04 Feb 2026 Evaluate

Crisil rating has anticipated a moderation in assets under management (AUM) growth of affordable-housing finance companies (A-HFCs) within a stable range of 20-21% this fiscal and next fiscal. Despite the moderation, it said the growth still outpaces the 18-19% growth expected for the overall mortgage finance industry. Last fiscal, their AUM had grown around 23%. Meanwhile, the credit costs are expected to inch up with loan against property (LAP) segment expected to see moderation in growth as lenders recalibrate underwriting following asset quality pressure in some sub-categories of borrowers. The home loans growth anticipated to be steady at around 18-20%. Crisil noted that the profitability is seen a tad lower but healthy in both fiscals.

It highlighted that the LAP which is a key driver for A-HFCs in recent years due to attractive yields, will see growth moderating slightly to 24-26% this fiscal and next from around 30% last fiscal. This will be driven by lender prudence in response to asset quality concerns in specific sub-segments. Between fiscal 2024 and 2025, more than 70% of A-HFCs saw a notable increase in 90+ days past due loans in the sub-Rs 15 lakh category by around 25-30 basis points. It noted that this increase is due to seasoning and higher borrower leverage & spillover of asset quality pressures from the adjacent microfinance customers in certain pockets.

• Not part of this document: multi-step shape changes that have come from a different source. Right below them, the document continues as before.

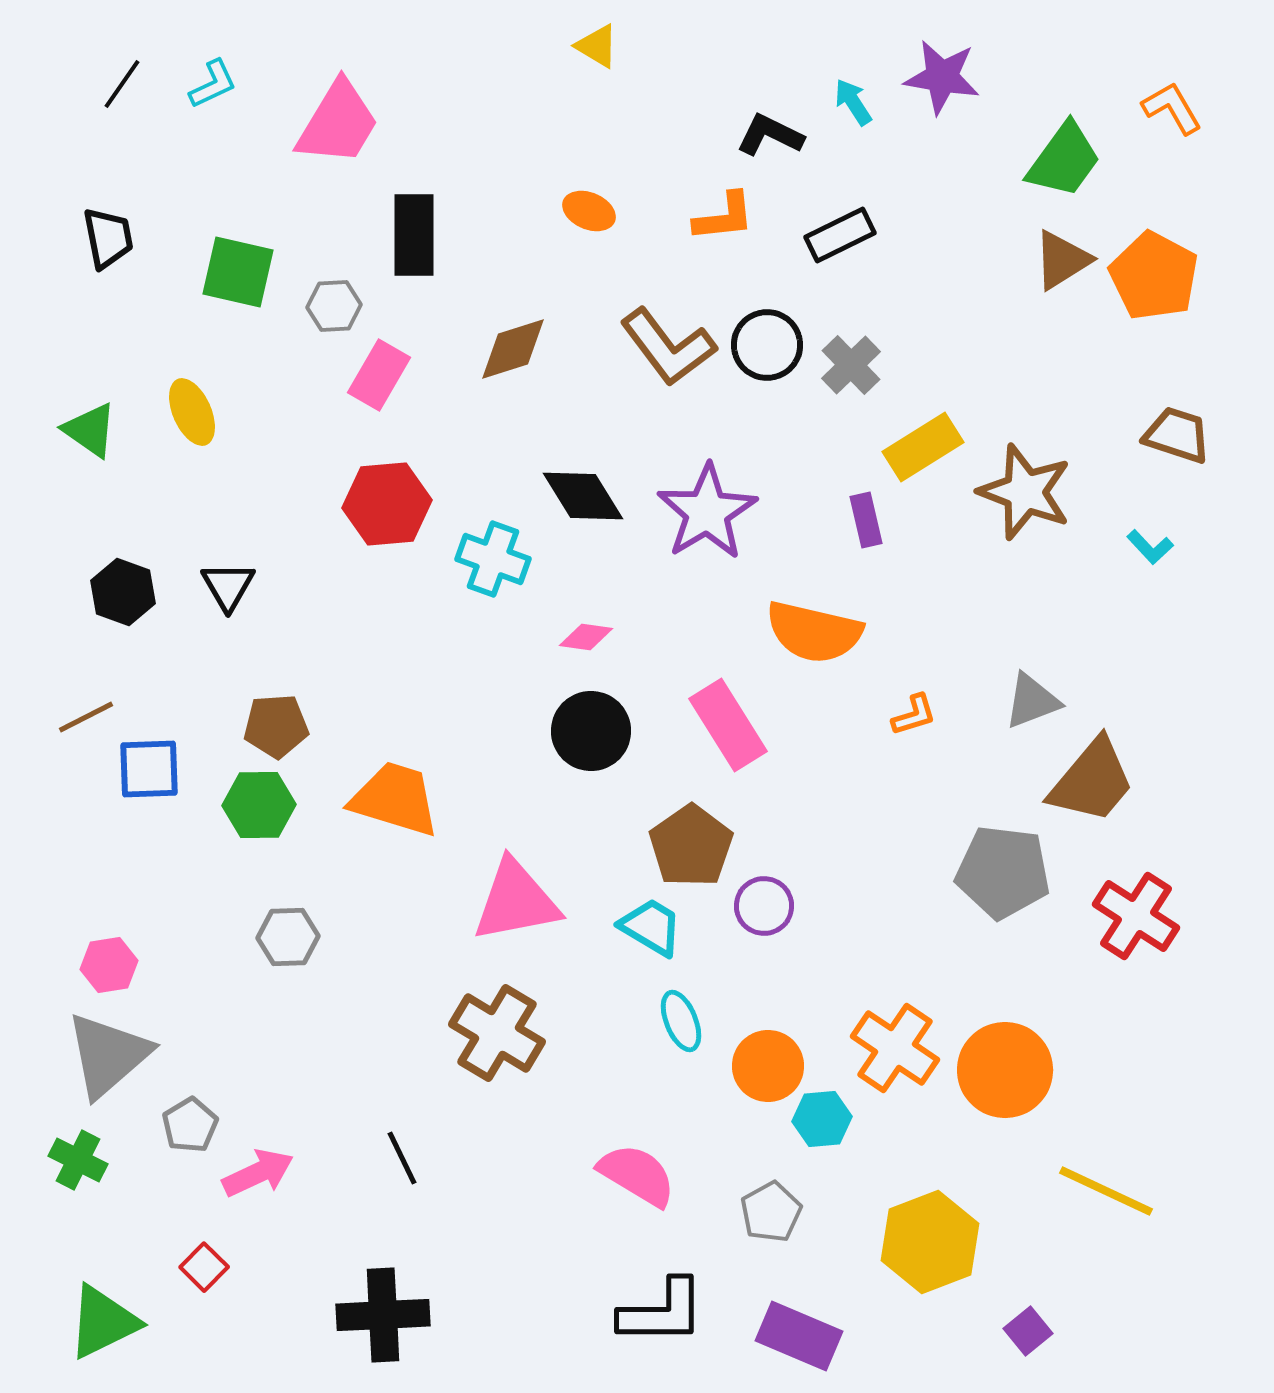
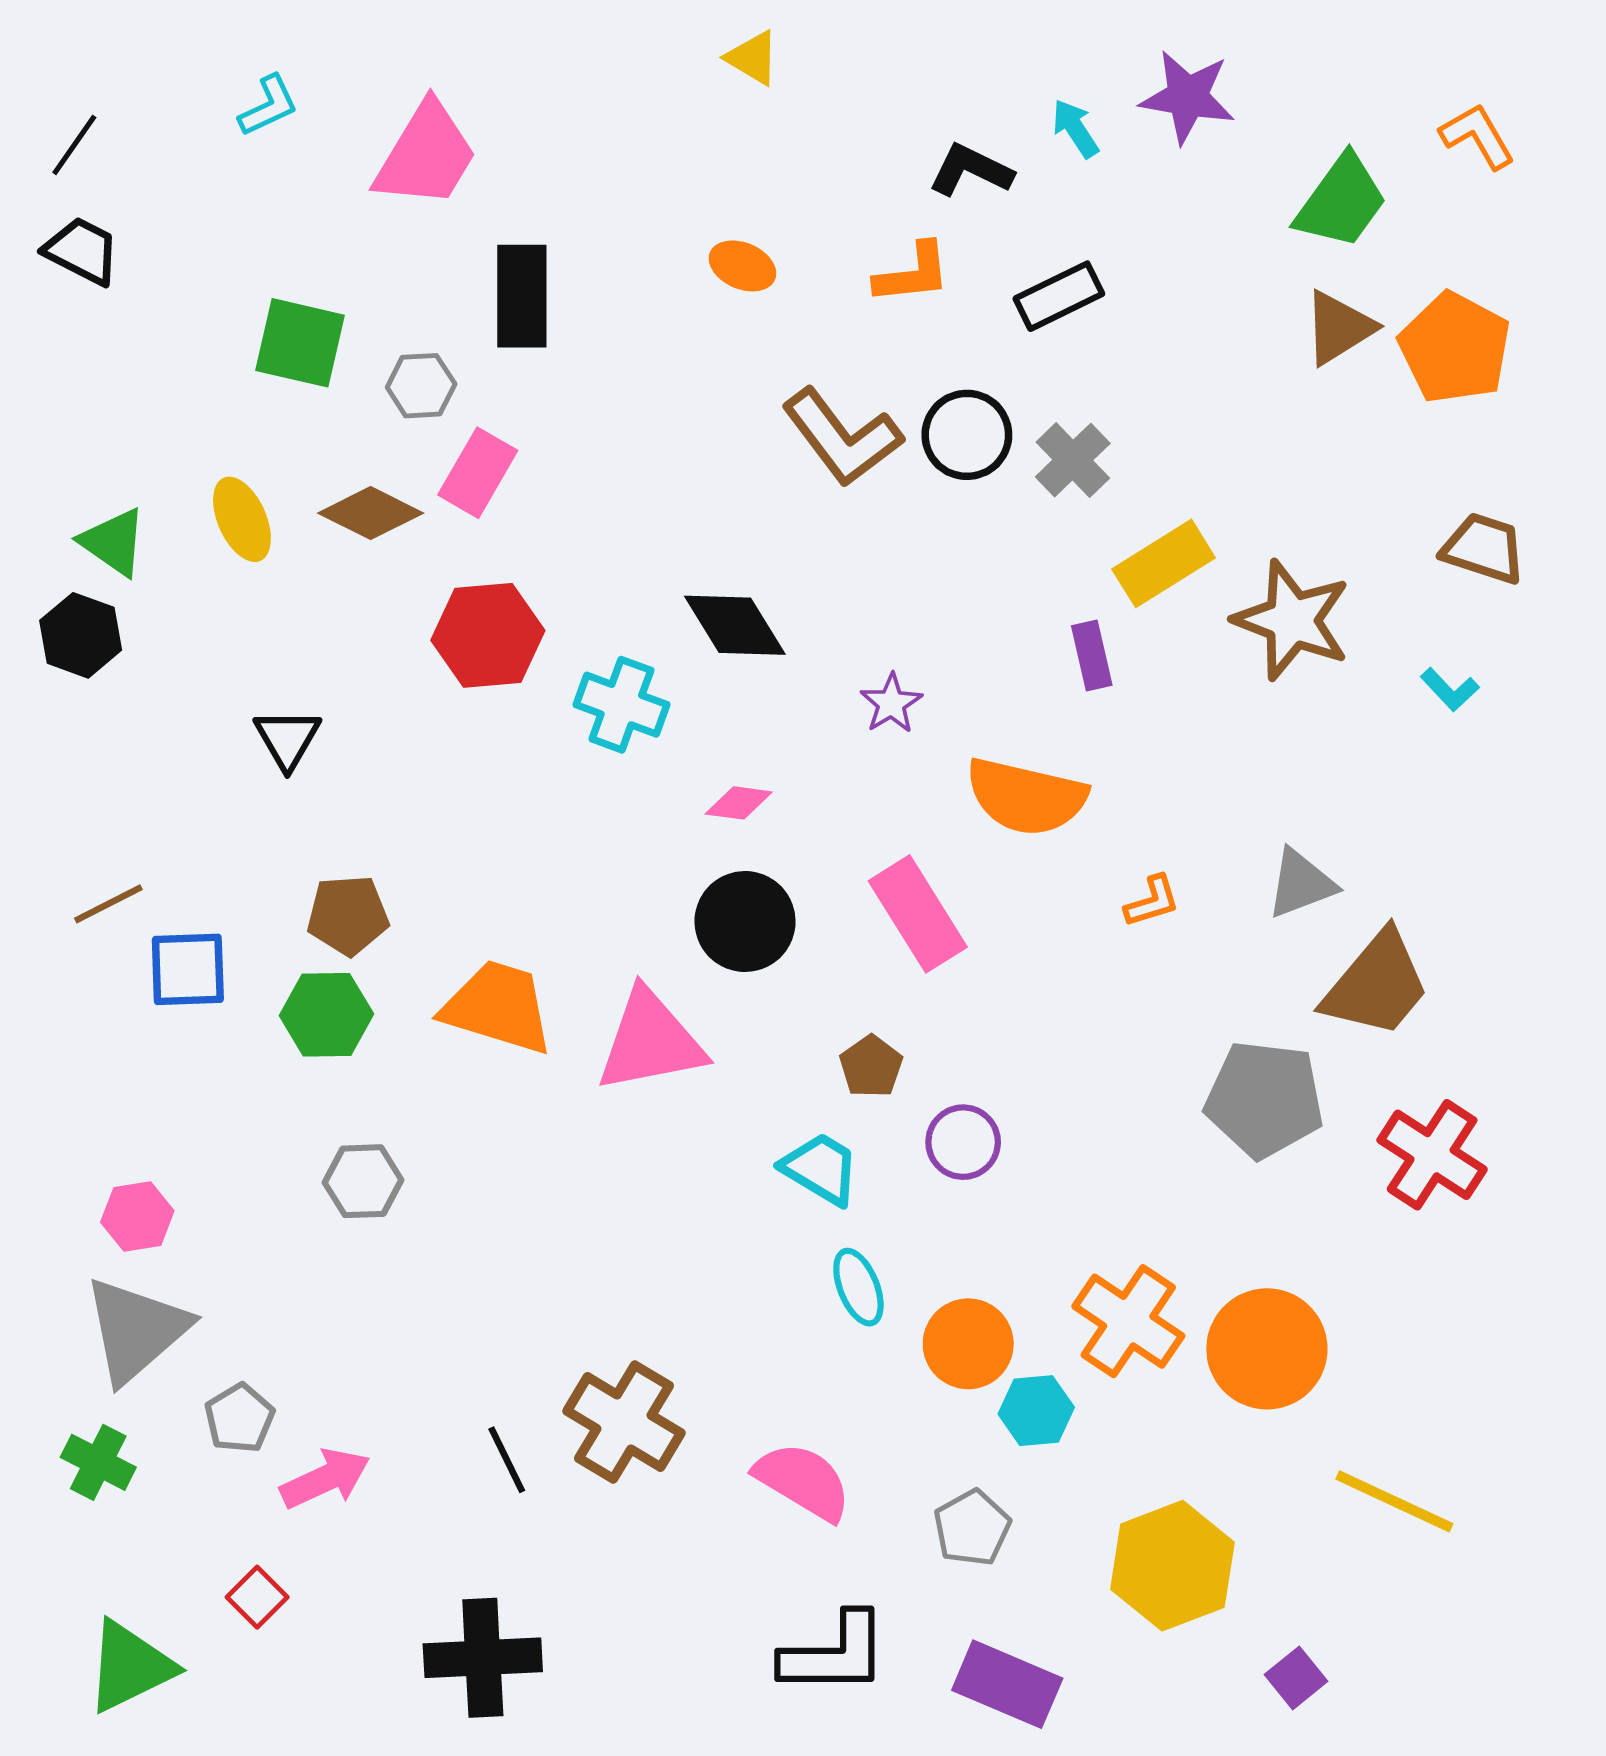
black line: (122, 84) -> (74, 145), moved
black trapezoid: (108, 238) -> (82, 251), moved, turned -52
brown diamond: (513, 349) -> (371, 513), moved, turned 44
purple star: (707, 512) -> (891, 703), moved, size x0.5
black hexagon: (123, 592) -> (81, 635), moved
brown pentagon: (691, 846) -> (871, 1066), size x0.6
pink triangle: (516, 901) -> (650, 1041), moved
brown cross: (497, 1033) -> (624, 1422), moved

On home loans segment, Crisil said that relatively lower direct competition from banks compared with the prime lending segment, high growth potential fuelled by rising urbanisation, and supportive government policies for affordable-housing construction and financing have helped A-HFCs to outpace the overall housing finance industry. From a profitability perspective, it noted that customers in this segment are less sensitive to interest rates and thus yields are expected to hold. Further, the overall credit cost is expected to increase slightly in line with delinquencies, while return on managed assets is seen steady at around 2.5% for both fiscals. That would mark a modest decline of around 10 basis points from last fiscal.